TASK DIRECTIONS: Repeat only the stretch of lines below that runs from the line with "Quelques-uns tentent des" through the line with "Temps de lecture", unaltered.

§ §

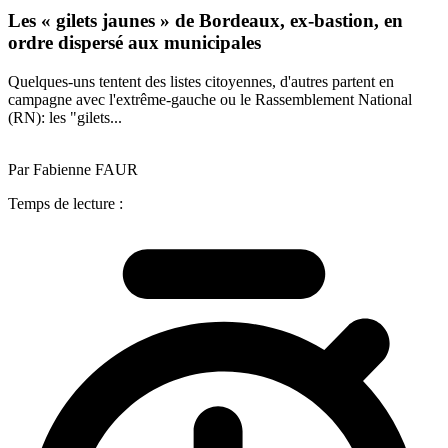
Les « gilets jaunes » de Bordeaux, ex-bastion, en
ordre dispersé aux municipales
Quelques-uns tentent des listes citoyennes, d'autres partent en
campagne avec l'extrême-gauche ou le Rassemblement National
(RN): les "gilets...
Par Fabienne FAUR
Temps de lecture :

§ §

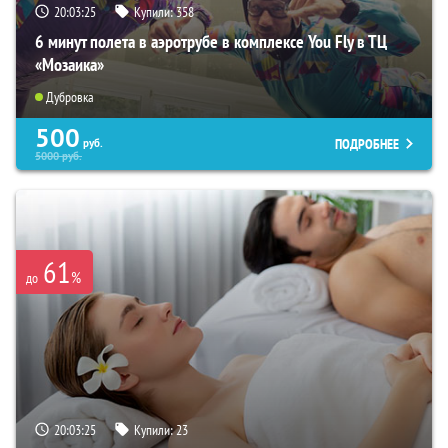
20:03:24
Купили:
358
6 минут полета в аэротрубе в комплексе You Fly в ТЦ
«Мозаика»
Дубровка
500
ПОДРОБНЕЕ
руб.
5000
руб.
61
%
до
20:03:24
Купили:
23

§ §

RESULT FOR THIS TASK:
Quelques-uns tentent des listes citoyennes, d'autres partent en
campagne avec l'extrême-gauche ou le Rassemblement National
(RN): les "gilets...
Par Fabienne FAUR
Temps de lecture :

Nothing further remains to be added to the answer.